Als Stuart Font een paar maanden in Lichfield House woont nodigt hij zijn buren en een paar vrienden uit voor een “house-warming party”. Wat een gezellig feestje had moeten worden loopt uit op een drama omdat de echtgenoot van Stuart’s vriendin Claudia ook verschijnt en Stuart het ziekenhuis inslaat. Wijs geworden door dit handgemeen besluit Stuart de relatie met Claudia te verbreken en zijn aandacht te richten op Tigerlily, een wonderschone jonge vrouw uit het verre oosten. Misschien had Stuart dat beter niet kunnen doen.
Hoewel het graf er door zijn toedoen keurig uitzag, liet Wally zich op zijn knieën zakken om opnieuw met zijn onderhoudswerkzaamheden te beginnen. Hij haalde een snoeischaar uit zijn tas en voor het wat nauwkeuriger werk een schaartje, een plantenschepje, een hark en een pakje met poetsdoekjes. Hij was net begonnen met het afknippen van het gras dat de afgelopen week was opgekomen, net zoals een kapper het haar in de nek en aan de slapen wat bijwerkt, toen de schoolkinderen gillend en schreeuwend de speelplaats op holden. De meisjes gilden, zoals Wally maar al te goed wist, en de jongens schreeuwden.

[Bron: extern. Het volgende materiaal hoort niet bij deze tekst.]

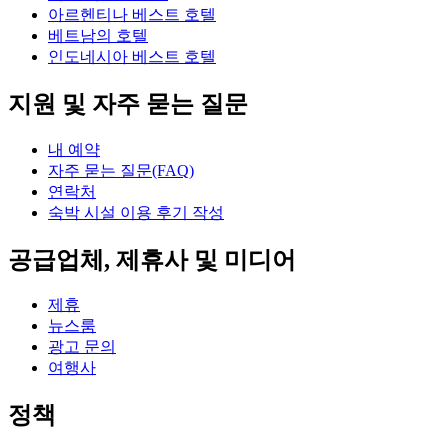
아르헨티나 베스트 호텔
베트남의 호텔
인도네시아 베스트 호텔
지원 및 자주 묻는 질문
내 예약
자주 묻는 질문(FAQ)
연락처
숙박 시설 이용 후기 작성
공급업체, 제휴사 및 미디어
제휴
뉴스룸
광고 문의
여행사
정책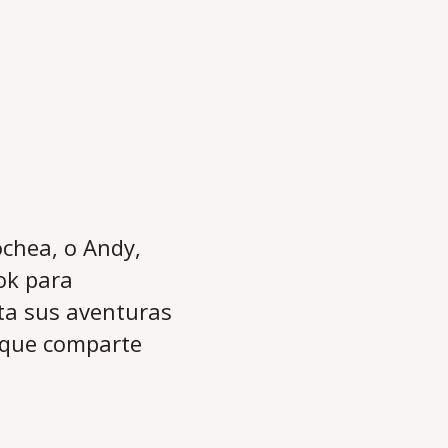
ochea, o Andy,
Tok para
ta sus aventuras
s que comparte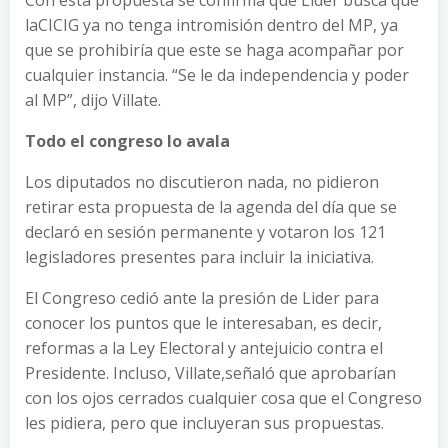
Con esta propuesta se confirma que Lider busca que
laCICIG ya no tenga intromisión dentro del MP, ya
que se prohibiría que este se haga acompañar por
cualquier instancia. “Se le da independencia y poder
al MP”, dijo Villate.
Todo el congreso lo avala
Los diputados no discutieron nada, no pidieron
retirar esta propuesta de la agenda del día que se
declaró en sesión permanente y votaron los 121
legisladores presentes para incluir la iniciativa.
El Congreso cedió ante la presión de Lider para
conocer los puntos que le interesaban, es decir,
reformas a la Ley Electoral y antejuicio contra el
Presidente. Incluso, Villate,señaló que aprobarían
con los ojos cerrados cualquier cosa que el Congreso
les pidiera, pero que incluyeran sus propuestas.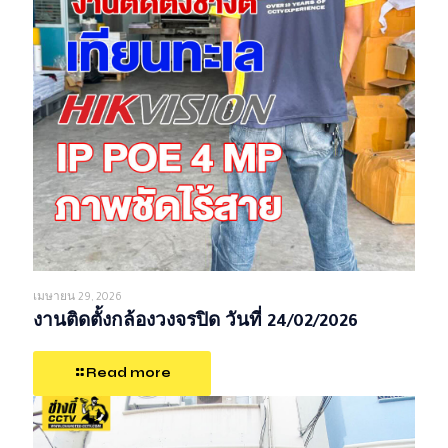
เมษายน 29, 2026
งานติดตั้งกล้องวงจรปิด วันที่ 24/02/2026
Read more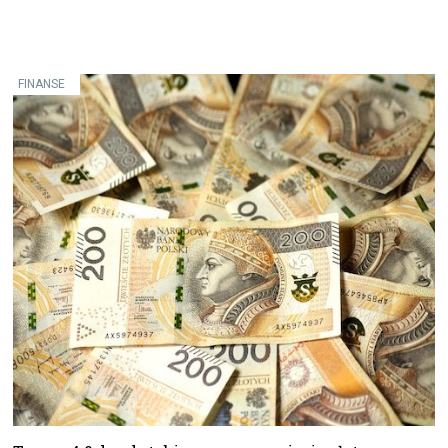
FINANSE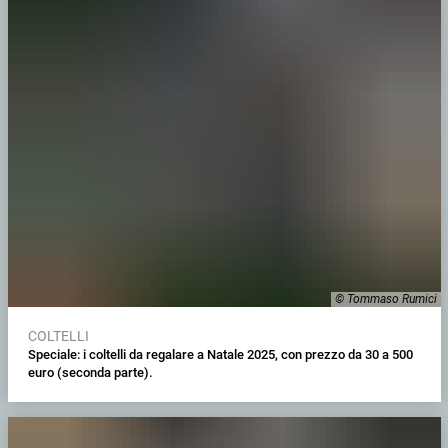
© Tommaso Rumici
COLTELLI
Speciale: i coltelli da regalare a Natale 2025, con prezzo da 30 a 500
euro (seconda parte).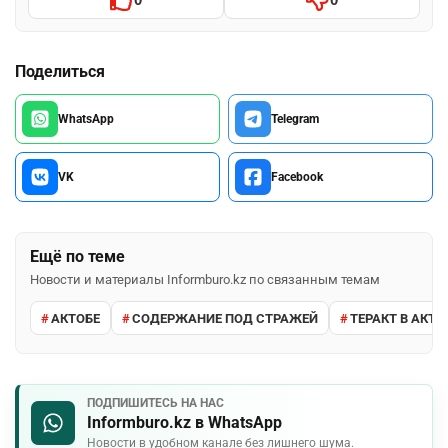
Поделиться
WhatsApp
Telegram
VK
Facebook
Ещё по теме
Новости и материалы Informburo.kz по связанным темам
АКТОБЕ
СОДЕРЖАНИЕ ПОД СТРАЖЕЙ
ТЕРАКТ В АКТО
ПОДПИШИТЕСЬ НА НАС
Informburo.kz в WhatsApp
Новости в удобном канале без лишнего шума.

Hij was geinteresseerd in de meisjes, en van hieruit kon hij ze goed zien hollen en springen, waarbij hun rokjes opwaaiden in de lichte wind. Hij hoefde nauwelijks op te kijken van het schepje dat hij nu hanteerde om een niet bestaande paardenbloem weg te halen.
Goede buren is eigenlijk geen misdaadroman; het boek heeft wel iets weg van een sitcom maar dan in geschreven vorm.